Live album by Ryan Stout
- Released: December 6, 2011
- Recorded: June 2011, Acme Comedy Company, Minneapolis, MN
- Genre: Comedy
- Length: 49:26
- Label: Comedy Central Records

= Touché (Ryan Stout album) =

Touché is the first album by the comedian Ryan Stout and was released digitally on December 6, 2011, by Comedy Central Records

==Track listing==

The title of the album comes from track 9, which deals with the Attack on Pearl Harbor. The album was released the day before Pearl Harbor Day 2011. Stout claims this was intentional.

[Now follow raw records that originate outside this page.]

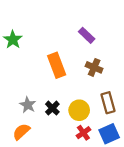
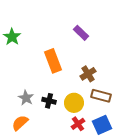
brown cross: (94, 67) -> (88, 74), moved, turned 35
brown rectangle: (108, 103) -> (101, 96), turned -60
black cross: (52, 108) -> (49, 101), turned -32

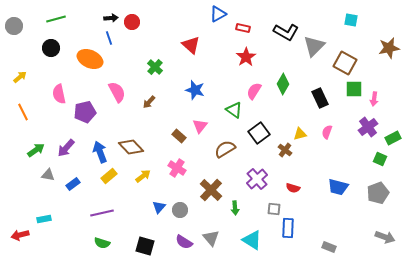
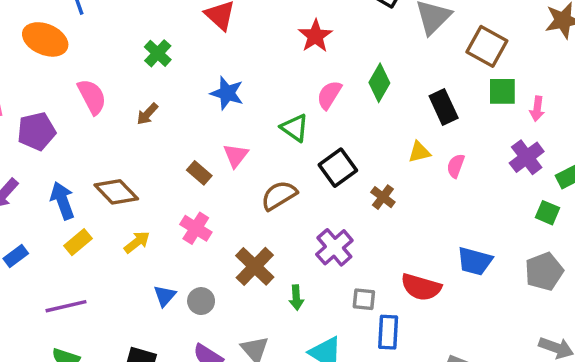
yellow triangle: (300, 134) -> (419, 152), moved
red semicircle: (293, 188) -> (421, 287), moved, size x1.6

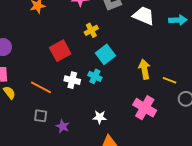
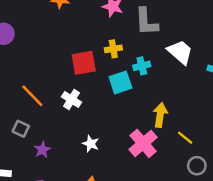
red square: (60, 51) -> (84, 63), moved
cyan cross: (95, 76) -> (142, 66), moved, turned 32
pink cross: (145, 108) -> (143, 143), moved
white star: (100, 117) -> (91, 144), moved

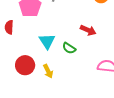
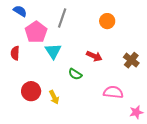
cyan triangle: (47, 41) -> (53, 51), moved

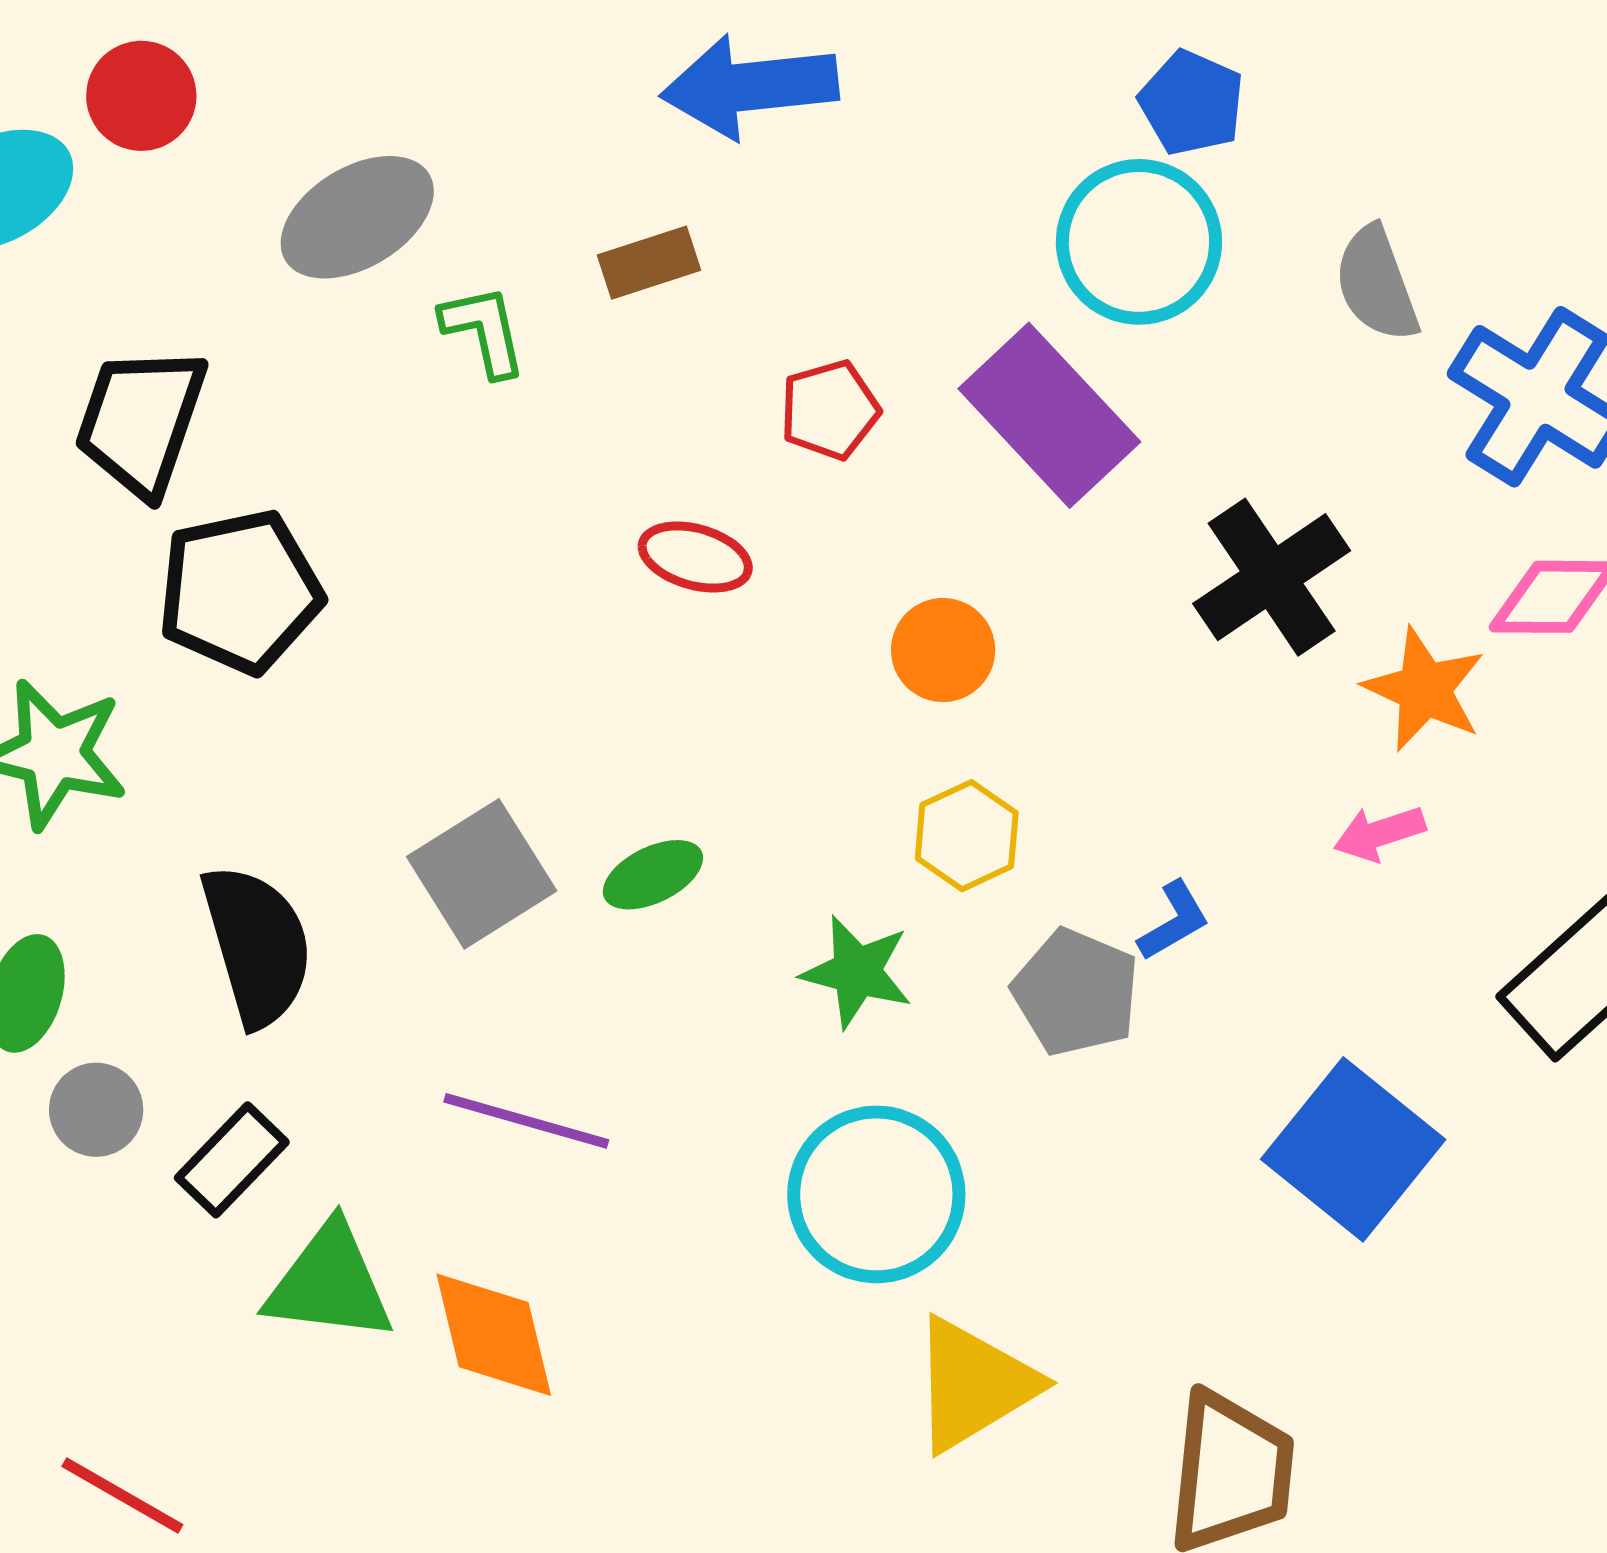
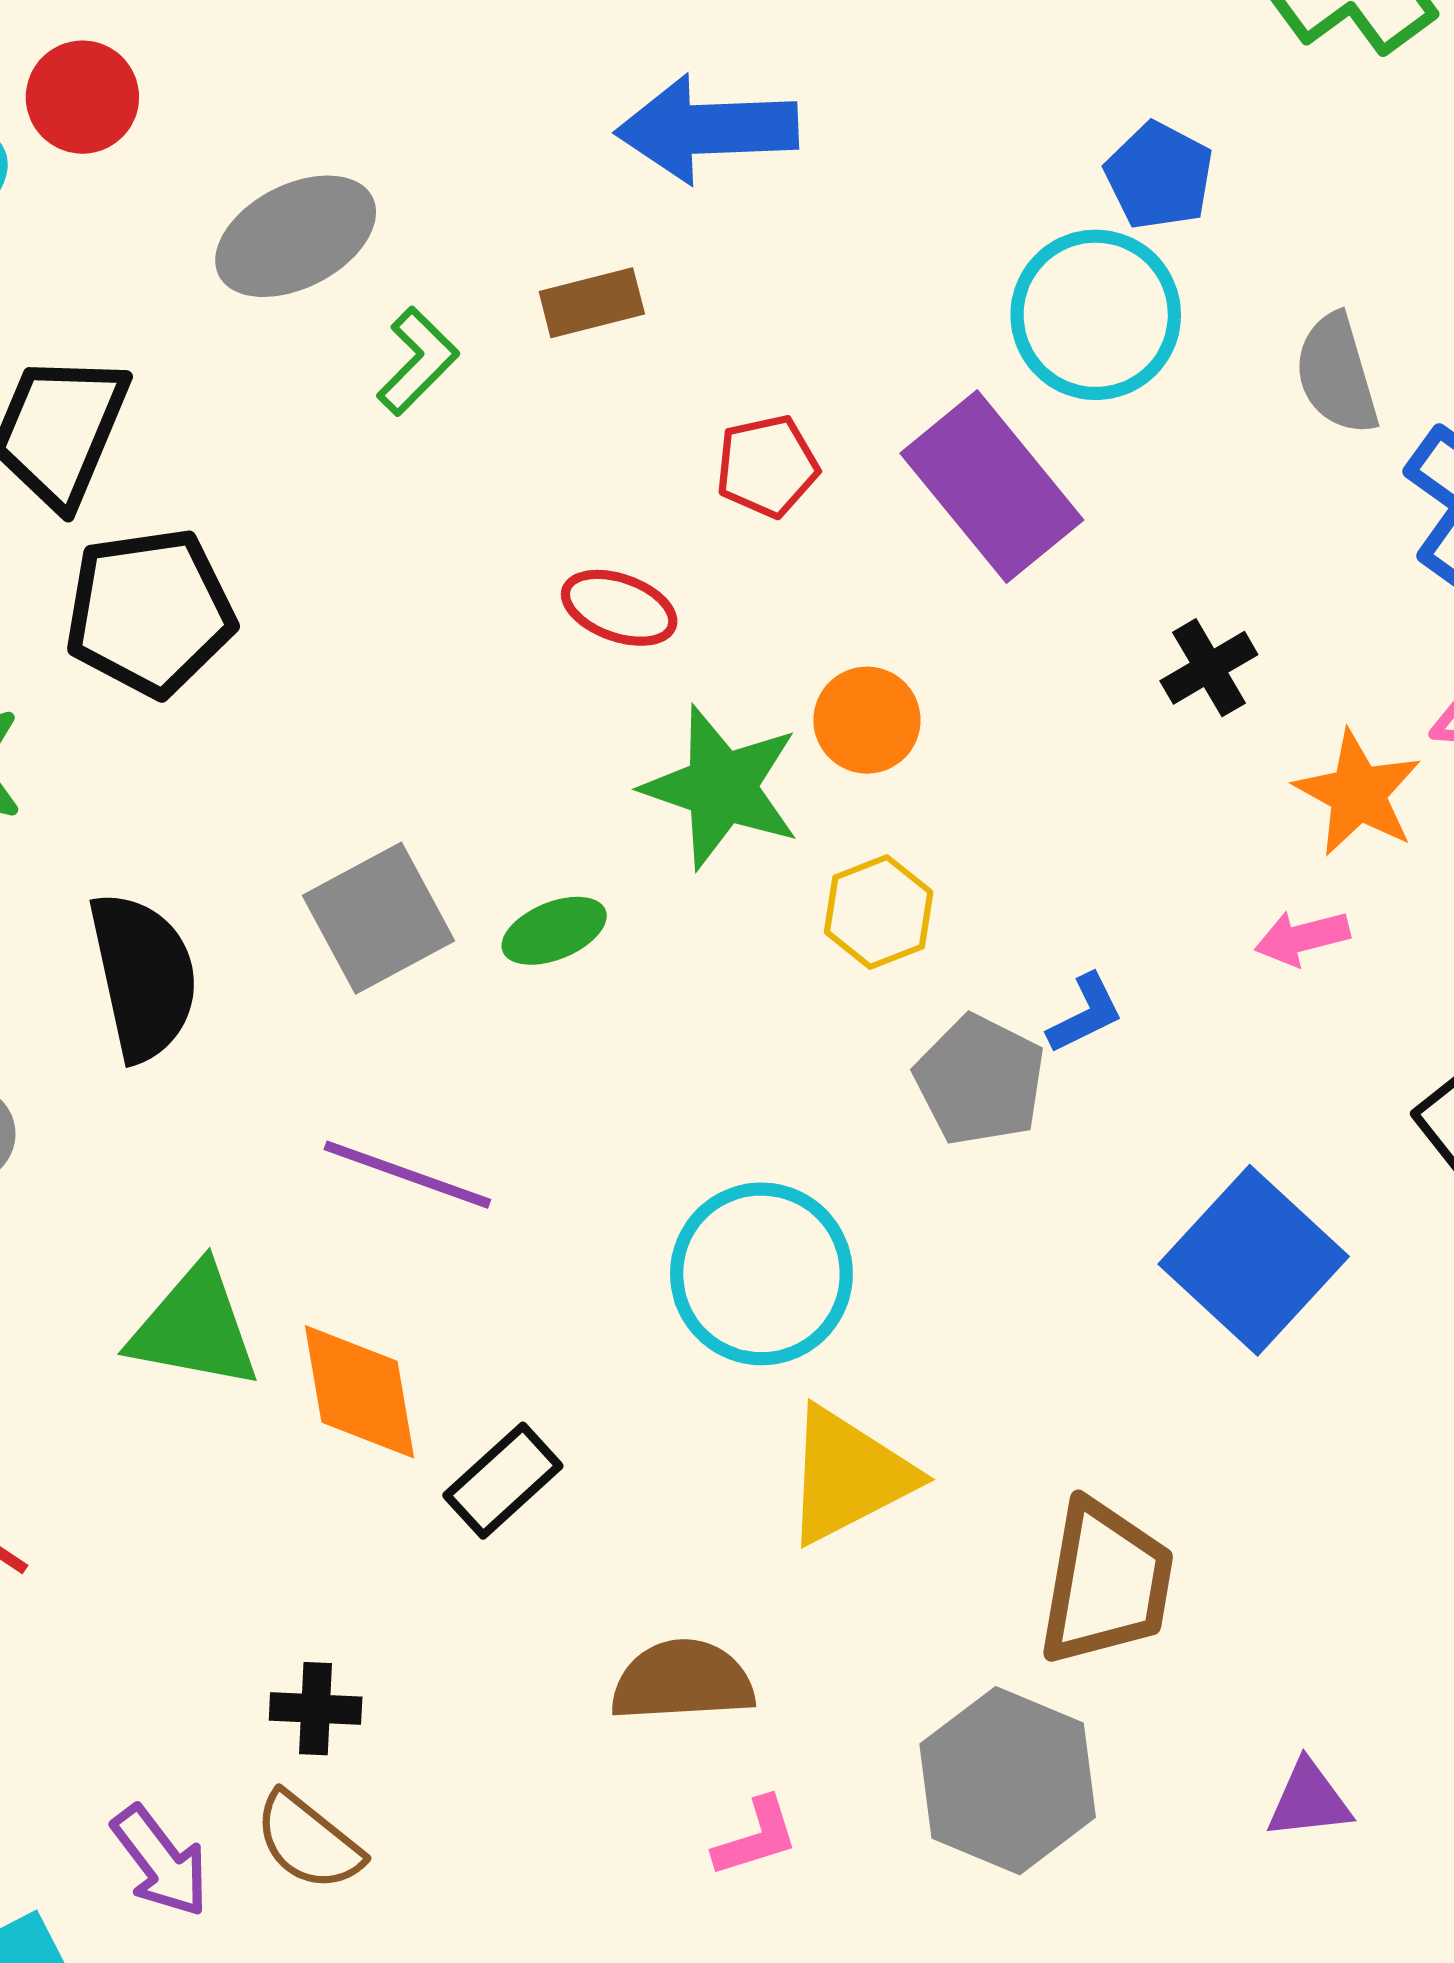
green L-shape: (484, 331) -> (418, 361), turned 53
black cross: (1272, 577) -> (1209, 668), size x0.6
green star: (857, 972) -> (721, 787), moved, size x1.4
black rectangle: (232, 1160) -> (503, 1481), moved

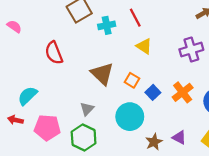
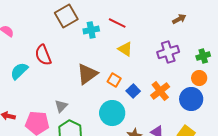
red line: (135, 18) -> (117, 23), turned -36
brown triangle: (102, 74) -> (87, 74), turned 40
cyan semicircle: (27, 96) -> (19, 71), moved
gray triangle: (87, 109) -> (61, 106), moved

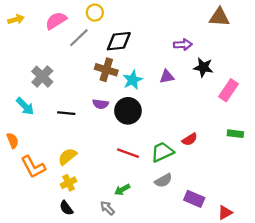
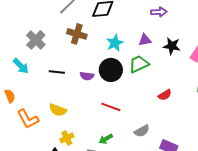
black star: (203, 67) -> (172, 46), moved
brown cross: (106, 70) -> (77, 34), moved
purple semicircle: (101, 104) -> (87, 76), moved
green trapezoid: (162, 152) -> (139, 64), moved
yellow semicircle: (67, 157) -> (58, 110), turned -120
yellow cross: (69, 183) -> (67, 138), moved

Though, as discussed on track 14, there is no profanity up to that point in the album, the abrasive subject matter and controversial ideas still earned the record an EXPLICIT rating on iTunes and Amazon.

| No. | Title | Length |
|---|---|---|
| 1. | "Prologue" | 2:20 |
| 2. | "Initiation" | 1:59 |
| 3. | "Deals" | 3:17 |
| 4. | "Hybrid / Olé" | 3:29 |
| 5. | "The 'N-Word'" | 1:16 |
| 6. | "Euphemisms" | 3:54 |
| 7. | "One Arm" | 4:11 |
| 8. | "Afflictions" | 3:31 |
| 9. | "8:15 / Surgeon" | 3:33 |
| 10. | "Killing & Eating" | 2:14 |
| 11. | "A New Diet" | 3:50 |
| 12. | "Logic" | 2:29 |
| 13. | "Equality" | 4:02 |
| 14. | "Profanity" | 3:15 |
| 15. | "Done" | 1:26 |
| 16. | "Epilogue" | 4:40 |

==Reception==
Touché was met with positive reviews from Nerdist, The Serious Comedy Site, and Under The Gun Review.